[Dataset records]
########

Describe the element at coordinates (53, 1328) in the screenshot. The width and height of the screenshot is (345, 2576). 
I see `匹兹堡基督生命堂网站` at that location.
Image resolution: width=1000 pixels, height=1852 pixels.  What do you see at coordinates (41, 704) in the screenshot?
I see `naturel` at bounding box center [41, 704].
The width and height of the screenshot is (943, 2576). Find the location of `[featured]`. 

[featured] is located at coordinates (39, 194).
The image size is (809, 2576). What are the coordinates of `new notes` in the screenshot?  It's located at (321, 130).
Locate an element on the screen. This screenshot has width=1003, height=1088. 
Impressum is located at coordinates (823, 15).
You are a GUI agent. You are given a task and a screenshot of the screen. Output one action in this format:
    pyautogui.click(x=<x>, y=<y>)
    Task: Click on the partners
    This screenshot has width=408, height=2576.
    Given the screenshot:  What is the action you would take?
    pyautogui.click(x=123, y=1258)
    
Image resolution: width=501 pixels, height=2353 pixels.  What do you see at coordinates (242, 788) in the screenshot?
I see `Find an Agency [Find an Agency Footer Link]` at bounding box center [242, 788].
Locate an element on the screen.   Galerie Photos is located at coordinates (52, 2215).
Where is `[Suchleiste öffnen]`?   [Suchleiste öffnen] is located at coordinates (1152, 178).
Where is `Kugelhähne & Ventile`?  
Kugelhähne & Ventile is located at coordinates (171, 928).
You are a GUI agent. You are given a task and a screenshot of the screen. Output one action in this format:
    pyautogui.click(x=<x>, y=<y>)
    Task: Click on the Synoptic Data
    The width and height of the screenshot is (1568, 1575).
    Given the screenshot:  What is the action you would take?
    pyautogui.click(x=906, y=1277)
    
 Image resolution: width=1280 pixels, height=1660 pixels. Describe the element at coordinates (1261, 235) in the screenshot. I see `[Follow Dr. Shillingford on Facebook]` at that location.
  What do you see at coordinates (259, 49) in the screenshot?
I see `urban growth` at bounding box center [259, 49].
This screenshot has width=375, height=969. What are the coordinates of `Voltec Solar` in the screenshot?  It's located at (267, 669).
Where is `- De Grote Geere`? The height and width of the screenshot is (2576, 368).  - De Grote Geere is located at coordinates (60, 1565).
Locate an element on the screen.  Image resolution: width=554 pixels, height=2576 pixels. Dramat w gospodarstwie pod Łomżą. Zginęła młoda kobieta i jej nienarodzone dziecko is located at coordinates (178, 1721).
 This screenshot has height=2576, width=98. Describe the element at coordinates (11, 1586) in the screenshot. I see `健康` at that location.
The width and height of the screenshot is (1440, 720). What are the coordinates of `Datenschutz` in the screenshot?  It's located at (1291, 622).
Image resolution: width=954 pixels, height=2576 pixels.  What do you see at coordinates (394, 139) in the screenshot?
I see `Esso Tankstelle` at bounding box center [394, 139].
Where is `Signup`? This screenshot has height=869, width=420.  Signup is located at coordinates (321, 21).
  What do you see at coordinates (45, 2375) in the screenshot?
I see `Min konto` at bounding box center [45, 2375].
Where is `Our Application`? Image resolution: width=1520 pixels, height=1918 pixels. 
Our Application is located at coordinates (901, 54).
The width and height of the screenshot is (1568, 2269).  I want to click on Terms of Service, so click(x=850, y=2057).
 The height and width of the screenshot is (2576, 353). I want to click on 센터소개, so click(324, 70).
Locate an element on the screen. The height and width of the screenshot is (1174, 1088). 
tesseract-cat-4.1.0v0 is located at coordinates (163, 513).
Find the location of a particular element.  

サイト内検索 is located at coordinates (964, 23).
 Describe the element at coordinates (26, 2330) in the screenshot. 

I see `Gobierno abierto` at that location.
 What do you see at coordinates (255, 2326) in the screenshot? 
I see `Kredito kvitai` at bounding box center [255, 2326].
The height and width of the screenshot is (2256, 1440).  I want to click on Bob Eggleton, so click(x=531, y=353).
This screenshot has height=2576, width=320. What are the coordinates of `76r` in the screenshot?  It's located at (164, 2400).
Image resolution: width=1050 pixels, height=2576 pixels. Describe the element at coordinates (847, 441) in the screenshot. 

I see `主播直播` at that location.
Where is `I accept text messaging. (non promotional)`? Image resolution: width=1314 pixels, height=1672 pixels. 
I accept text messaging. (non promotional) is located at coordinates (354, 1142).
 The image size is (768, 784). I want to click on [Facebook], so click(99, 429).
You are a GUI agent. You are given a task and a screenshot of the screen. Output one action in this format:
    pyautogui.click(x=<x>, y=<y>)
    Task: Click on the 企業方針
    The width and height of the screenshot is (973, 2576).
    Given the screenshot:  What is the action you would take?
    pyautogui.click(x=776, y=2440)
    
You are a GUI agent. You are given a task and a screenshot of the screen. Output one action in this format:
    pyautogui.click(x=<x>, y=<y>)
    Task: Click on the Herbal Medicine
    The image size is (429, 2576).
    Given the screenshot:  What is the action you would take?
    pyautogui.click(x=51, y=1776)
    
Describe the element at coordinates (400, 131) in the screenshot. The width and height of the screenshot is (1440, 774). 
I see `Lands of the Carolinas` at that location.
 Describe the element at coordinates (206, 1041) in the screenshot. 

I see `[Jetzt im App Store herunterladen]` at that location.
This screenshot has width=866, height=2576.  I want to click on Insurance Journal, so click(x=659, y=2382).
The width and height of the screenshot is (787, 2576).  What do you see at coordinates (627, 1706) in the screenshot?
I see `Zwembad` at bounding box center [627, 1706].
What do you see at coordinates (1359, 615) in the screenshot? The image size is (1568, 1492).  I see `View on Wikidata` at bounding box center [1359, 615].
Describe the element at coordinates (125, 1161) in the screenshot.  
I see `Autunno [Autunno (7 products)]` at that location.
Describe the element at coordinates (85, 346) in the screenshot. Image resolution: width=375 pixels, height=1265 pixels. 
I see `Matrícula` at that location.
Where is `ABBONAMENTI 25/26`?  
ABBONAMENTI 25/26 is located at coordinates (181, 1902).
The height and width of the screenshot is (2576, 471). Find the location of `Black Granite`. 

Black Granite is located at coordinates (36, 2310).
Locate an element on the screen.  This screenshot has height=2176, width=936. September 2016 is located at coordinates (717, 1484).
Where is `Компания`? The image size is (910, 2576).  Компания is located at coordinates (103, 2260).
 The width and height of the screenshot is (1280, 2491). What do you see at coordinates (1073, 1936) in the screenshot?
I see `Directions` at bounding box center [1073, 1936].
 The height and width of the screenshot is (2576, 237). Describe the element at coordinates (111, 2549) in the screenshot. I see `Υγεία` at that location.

########

Print again the lines of the entries above that fall between the line holding "Describe the element at coordinates (400, 131)" and the line holding "This screenshot has width=866, height=2576.", inclusive, exactly as they stand.

● **Exercise response**:
Describe the element at coordinates (400, 131) in the screenshot. The width and height of the screenshot is (1440, 774). 
I see `Lands of the Carolinas` at that location.
 Describe the element at coordinates (206, 1041) in the screenshot. 

I see `[Jetzt im App Store herunterladen]` at that location.
This screenshot has width=866, height=2576.  I want to click on Insurance Journal, so click(x=659, y=2382).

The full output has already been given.